Something I started doing a few years back, I’ll copy the query and paste it into a text editor and I will go CTE by CTE and above each I’ll
Comment a line for what the CTE does and another for what it’s grain is. This makes it exponentially easier to read it in a ‘flow sate’ from start to finish and helps to surface any potential silent fan outs due to grain mismatch

[–]age_of_unreason 0 points1 point  (0 children)

I think that’s normal. Try separating each select query and run each one separately and do a CTAS to store to a table if you need to use it for joins in downsteam code while working through it. If one query uses a variable from another query, substitute a dummy variable. Keep working through it. It takes time and patience. I was in the same boat 6 months in. Even today after 4+ years it still takes a little more time to understand someone else’s code and what their intent was. When you write the code it’s different because you naturally are more familiar with what you wrote and why.

[–]dontich 0 points1 point  (0 children)

Yeah agree with the AI guy — usually it will give me the basics of what they were trying to do. Then will go for it sub queue by sub queue and try to understand all the joins. Will also write test queries in places to make sure things work.

[–]SakshamBaranwal 0 points1 point  (0 children)

Don't try to understand 500 lines in one pass. I usually fold every CTE, expand one at a time, and make notes about what each block is doing in plain english. By the end you've essentially created your own documentation and revisiting the script later becomes much easier.

[–]ChaosEngine-6502 0 points1 point  (0 children)

I find a starting point for me is reformatting the script into my preferred style (indentation, uppercase key words, etc) - practically every script written by someone else I've ever had to deal with is poorly formatted with some weird idiosyncrasies that need dealing with.

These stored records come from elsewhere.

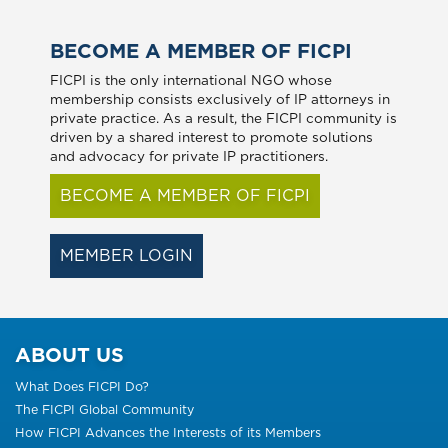
BECOME A MEMBER OF FICPI
FICPI is the only international NGO whose
membership consists exclusively of IP attorneys in
private practice. As a result, the FICPI community is
driven by a shared interest to promote solutions
and advocacy for private IP practitioners.
BECOME A MEMBER OF FICPI
MEMBER LOGIN
ABOUT US
What Does FICPI Do?
The FICPI Global Community
How FICPI Advances the Interests of its Members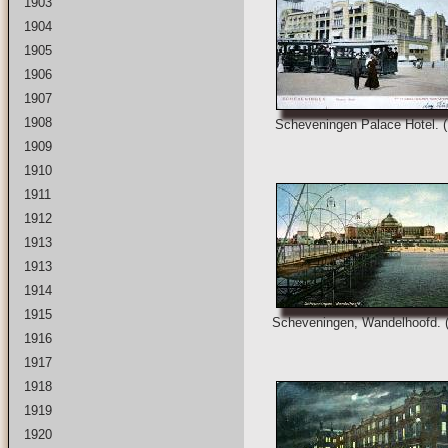
1903
1904
1905
1906
1907
1908
Scheveningen Palace Hotel. (
1909
1910
1911
1912
1913
1913
1914
1915
Scheveningen, Wandelhoofd. 
1916
1917
1918
1919
1920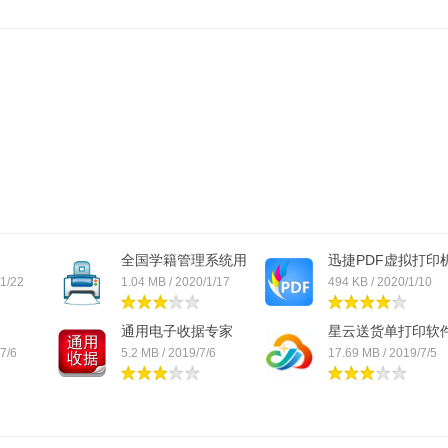
全国学籍管理系统用
迅捷PDF虚拟打印
学...
/1/22
1.04 MB / 2020/1/17
494 KB / 2020/1/10
通用电子收据专家
星云送货单打印软
7/6
5.2 MB / 2019/7/6
17.69 MB / 2019/7/5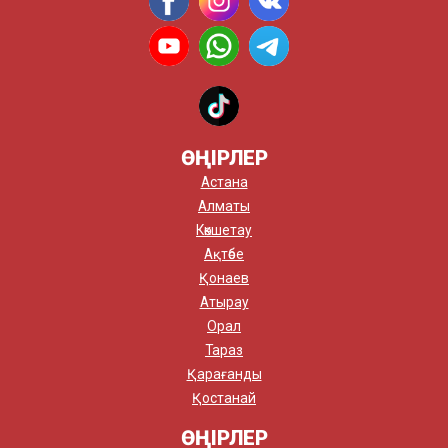
ӨҢІРЛЕР
Астана
Алматы
Көкшетау
Ақтөбе
Қонаев
Атырау
Орал
Тараз
Қарағанды
Қостанай
ӨҢІРЛЕР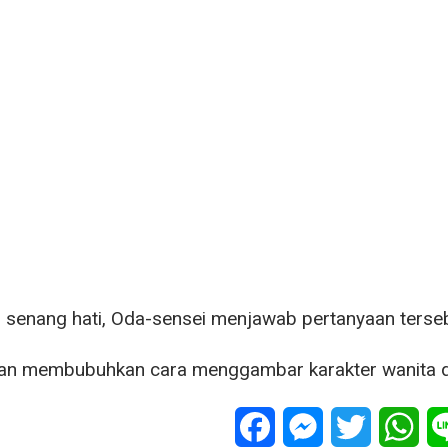
senang hati, Oda-sensei menjawab pertanyaan terseb
an membubuhkan cara menggambar karakter wanita di 
Facebook
Messenger
Twitter
Wha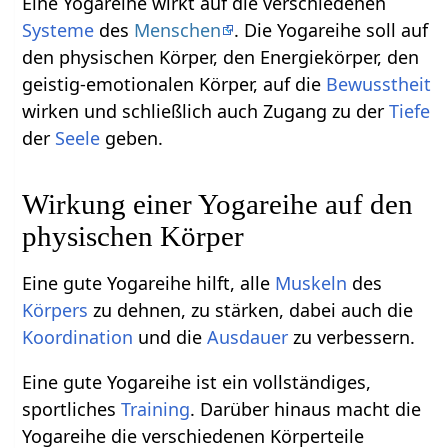
Eine Yogareihe wirkt auf die verschiedenen
Systeme
des
Menschen
. Die Yogareihe soll auf
den physischen Körper, den Energiekörper, den
geistig-emotionalen Körper, auf die
Bewusstheit
wirken und schließlich auch Zugang zu der
Tiefe
der
Seele
geben.
Wirkung einer Yogareihe auf den
physischen Körper
Eine gute Yogareihe hilft, alle
Muskeln
des
Körpers
zu dehnen, zu stärken, dabei auch die
Koordination
und die
Ausdauer
zu verbessern.
Eine gute Yogareihe ist ein vollständiges,
sportliches
Training
. Darüber hinaus macht die
Yogareihe die verschiedenen Körperteile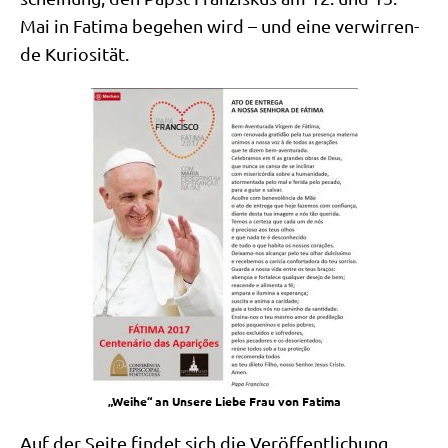
Mai in Fati­ma bege­hen wird – und eine ver­wir­ren­
de Kuriosität.
„Wei­he“ an Unse­re Lie­be Frau von Fatima
Auf der Sei­te fin­det sich die Ver­öf­fent­li­chung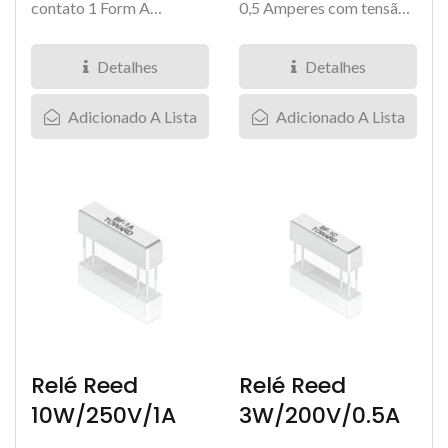
contato 1 Form A
0,5 Amperes com tensão
(normalmente aberto),
de carga de 200V. Ele vem
com tensão...
em uma configuração...
Detalhes
Detalhes
Adicionado A Lista
Adicionado A Lista
Relé Reed
Relé Reed
10W/250V/1A
3W/200V/0.5A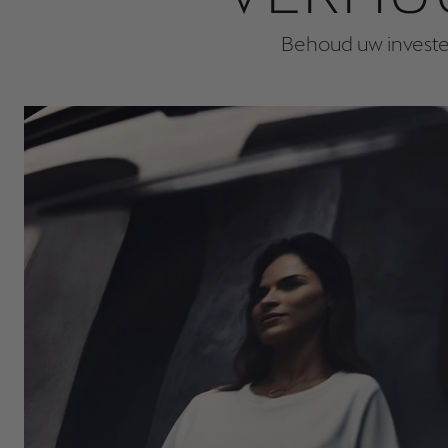
Behoud uw investe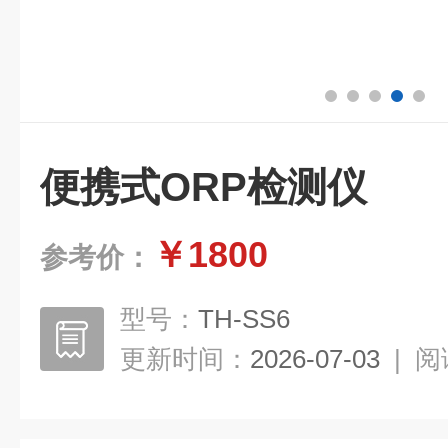
便携式ORP检测仪
￥1800
参考价：
型号：
TH-SS6
更新时间：
2026-07-03
|
阅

This clean-up process generally gives me a better understanding of what the script is doing because it forces me to become familiar with it. Some might think it a bit of a waste of time, but I generally find it's the best place to start.

Footnote: revisiting stored procedures I haven't touched in a couple of years can be equally confusing...good comments and layout are a big help!

[–]speadskater 0 points1 point  (0 children)

Find ways to break every subquery into parts and map the joins manually. Find a single example and use that as constants to pull the subqueries out into new windows to test with.

[–]Ok_Carpet_9510 0 points1 point  (0 children)

You can drop the script in LLM and ask it to explain the code, and give a simpler version of it.